Les situations de rupture de couple sont malheureusement très complexes. La loi peut obliger le divorce, un conjoint peut être amené à accepter une demande de divorce de la part de sa moitié pour éviter une guerre préjudiciable aux enfants, etc. Ce sont des situations très difficiles pour les parties qui doivent se régler au cas par cas tant les situations sont variées.
"Les couples divorcés qui se sont remariés dans le cadre d'une seconde union civile ne peuvent recevoir la communion à l'église que s'ils s'abstiennent de relations sexuelles."
Cette affirmation pose plusieurs questions :
- comment un chrétien, dont la raison de vivre est normalement Jésus-Christ peut-il contracter une nouvelle union illégitime sachant que cela déplaît à Dieu?
-comment, sachant que notre choix de vie déplaît à Jésus-Christ, peut-il être possible de vouloir continuer à vivre une vie de chrétien comme si de rien n'était en le recevant dans la sainte communion?
-comment un cardinal peut-il vouloir régler ce problème spirituel profond , qui engage notre relation à Dieu et notre salut en proposant comme solution de s'abstenir de relation sexuelle? N'est-il pas clair que nous sommes au delà d'un simple problème légal? Il s'agit plus profondément d'un problème de Foi et de Charité et non d'un simplement d'un problème rituel ou légal pour pouvoir continuer à appartenir pleinement à un groupement humain, ici les catholiques. Je trouve que cela manque de profondeur et d'esprit surnaturel.

steack

"un conjoint peut être amené à accepter une demande de divorce de la part de sa moitié pour éviter une guerre préjudiciable aux enfants"
Si un couple ne s'entend pas avant un divorce, on ne voit pas bien pourquoi il s'entendrait mieux avec un divorce par consentement mutuel. Dans un tel cas on s'entend sur le principe du divorce, ce qui est un péché grave, mais l'acceptation mutuelle et pécamineuse du principe du divorce ne garantit pas que la guerre cessera quand il faudra déterrminer les modalités du divorce puis les accepter.

Grosminet

@steack Précision intéressante. Vous me paraissez plus versé que moi sur la question et je m'interroge : par quel moyen un fidèle divorcé peut-il régulariser sa situation et accéder de nouveau à la sainte eucharistie ? En supposant, bien entendu, qu'il ne vive maritalement avec personne et observe la chasteté, et que son mariage ne puisse être déclaré nul par un tribunal ecclésiastique.
Une autre question me vient : qu'en est-il du fidèle divorcé mais qui obtient, a posteriori, une déclaration de nullité prononcée par l'Eglise ?

steack

Merci de votre confiance.
Si le fidele est divorcé innocent il peut communier, secrètement pour eviter le scandale.
S'il est coupable, il doit tout mettre en oeuvre pour reprendre la vie commune ( reparer son peche ou au moins essayer de le faire).

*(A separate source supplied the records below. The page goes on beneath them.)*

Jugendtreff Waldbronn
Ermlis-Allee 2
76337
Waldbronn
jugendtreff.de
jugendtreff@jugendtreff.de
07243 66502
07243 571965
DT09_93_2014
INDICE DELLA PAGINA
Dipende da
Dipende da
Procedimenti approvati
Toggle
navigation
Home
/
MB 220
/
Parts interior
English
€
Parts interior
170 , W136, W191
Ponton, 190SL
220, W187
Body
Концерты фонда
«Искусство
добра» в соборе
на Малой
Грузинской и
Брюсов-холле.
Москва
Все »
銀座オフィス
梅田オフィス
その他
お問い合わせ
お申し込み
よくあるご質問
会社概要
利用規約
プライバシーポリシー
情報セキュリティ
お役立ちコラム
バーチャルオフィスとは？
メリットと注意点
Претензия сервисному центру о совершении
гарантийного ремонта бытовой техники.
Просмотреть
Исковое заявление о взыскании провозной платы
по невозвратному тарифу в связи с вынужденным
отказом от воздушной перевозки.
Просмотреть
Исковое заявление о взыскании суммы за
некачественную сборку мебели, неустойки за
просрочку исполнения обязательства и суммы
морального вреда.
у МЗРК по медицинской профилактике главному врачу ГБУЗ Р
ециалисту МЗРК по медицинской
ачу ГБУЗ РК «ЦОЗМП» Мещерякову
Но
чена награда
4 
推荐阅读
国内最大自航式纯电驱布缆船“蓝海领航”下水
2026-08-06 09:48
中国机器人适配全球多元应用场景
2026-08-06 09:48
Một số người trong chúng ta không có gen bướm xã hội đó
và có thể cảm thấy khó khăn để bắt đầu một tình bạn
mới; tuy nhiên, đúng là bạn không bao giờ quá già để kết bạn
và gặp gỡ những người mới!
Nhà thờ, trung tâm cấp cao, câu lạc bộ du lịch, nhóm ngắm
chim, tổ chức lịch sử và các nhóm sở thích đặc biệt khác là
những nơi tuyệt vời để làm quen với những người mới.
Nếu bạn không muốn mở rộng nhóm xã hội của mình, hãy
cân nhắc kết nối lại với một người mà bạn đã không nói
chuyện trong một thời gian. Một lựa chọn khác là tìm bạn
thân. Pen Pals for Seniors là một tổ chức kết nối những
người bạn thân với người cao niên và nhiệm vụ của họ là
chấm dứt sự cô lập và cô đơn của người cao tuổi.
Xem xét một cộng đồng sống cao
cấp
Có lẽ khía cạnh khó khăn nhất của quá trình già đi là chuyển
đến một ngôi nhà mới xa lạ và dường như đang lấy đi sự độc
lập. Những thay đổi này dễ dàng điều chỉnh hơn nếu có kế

En cas de succes de la reparation, il peut se confesser et ensuite communier, en cas d'echec je suggère qu'il saisisse son ordinaire ( canon 1151 à 1153) qui lui accordera ou non une dispense de vie commune par decret.
Si le mariage etait nul, la procedure aurait du s'assurer avant la nullité que le mariage civil etait un echec definif, ce qui n'est presque jamais entrepris par les tribunaux ecclesiastiques helas plus que laxistes.
Si un de ces tribunaux prononce une nullité, il vaut mieux s'assurer aupres d'un bon pretre un peu canoniste que le mariage est réellement invalide avant de reprendre une vie commune avec un tiers, qu'on soupconnerait d'être adulterine au yeux de Dieu. Aujourdh'ui en France il suffit presque de demander la nullité pour l'obtenir. Le laxisme des tribunaux ecclésiastiques est helas pire que celui des juridictions civiles.
Dans tous les cas en cas de séparation des mariés , meme sans divorce, tout doit etre fait pour reprendre la vie commune ( Familiaris Consertio § ...83 de memoire)
83. Divers motifs, tels l'incompréhension réciproque, l'incapacité de s'ouvrir à des relations interpersonnelles, etc., peuvent amener à une brisure douloureuse, souvent irréparable, du mariage valide. Il est évident que l'on ne peut envisager la séparation que comme un remède extrême après que l'on ait vainement tenté tout ce qui était raisonnablement possible pour l'éviter.

Grosminet

@steack Merci d'avoir éclairé ma lanterne. En somme, le divorcé coupable doit s'amender et reprendre la vie commune, malgré le prononcé du divorce par une juridiction civile, ou alors, en cas d'impossibilité, présenter une requête à son ordinaire pour l'obtention d'une dispense de vie commune.
Je reconnais avec vous le laxisme assez scandaleux des tribunaux ecclésiastiques dans les prononcés de nullité. Défaut de connaissance, de liberté, de maturité et j'en passe, tout est bon pour déclarer un mariage nul. C'est à se demander quelles sont les unions qui pourraient résister à une étude aussi corrosive. En présentant une requête, c'est pratiquement automatique, les couples obtiennent la déclaration de nullité.

steack

Et encore !! Il faut qu'aucun des deux ne se soient rendu coupable du peché mortel de divorce dans lequel ils sont installés c'est à dire qu'aucun des deux n'aient accepté un divorce par consentement mutuel !
"De manière absolument univoque et sans admettre aucune exception, Notre Seigneur et Rédempteur Jésus Christ a solennellement reconfirmé la volonté de Dieu quant à l’interdiction absolue du divorce. Une approbation ou légitimation de la violation de la sacralité du lien matrimonial, même indirectement par la nouvelle discipline sacramentelle évoquée, contredit gravement la volonté expresse de Dieu et Son commandement. Une telle pratique altère donc substantiellement la discipline sacramentelle bimillénaire de l’Église, ce qui entraînera aussi avec le temps une altération de la doctrine correspondante. »
Source : Mgr Schneider et les évêques du Kazakhstan rejettent les normes d'application d' "Amoris laetitia" • LPL

blanche52

J'ai connu une famille de 2 enfants issus du "mariage" de leurs parents après que le précédent mariage du mari ait été déclaré nul par les instances de l'Eglise, la femme était célibataire auparavant.
Après une dizaine d'années (peu importe le temps), le mari est retourné vivre ...avec sa première femme (dont l'Eglise avait statué qu'ils n'avaient jamais été mariés) ! Donc ... ?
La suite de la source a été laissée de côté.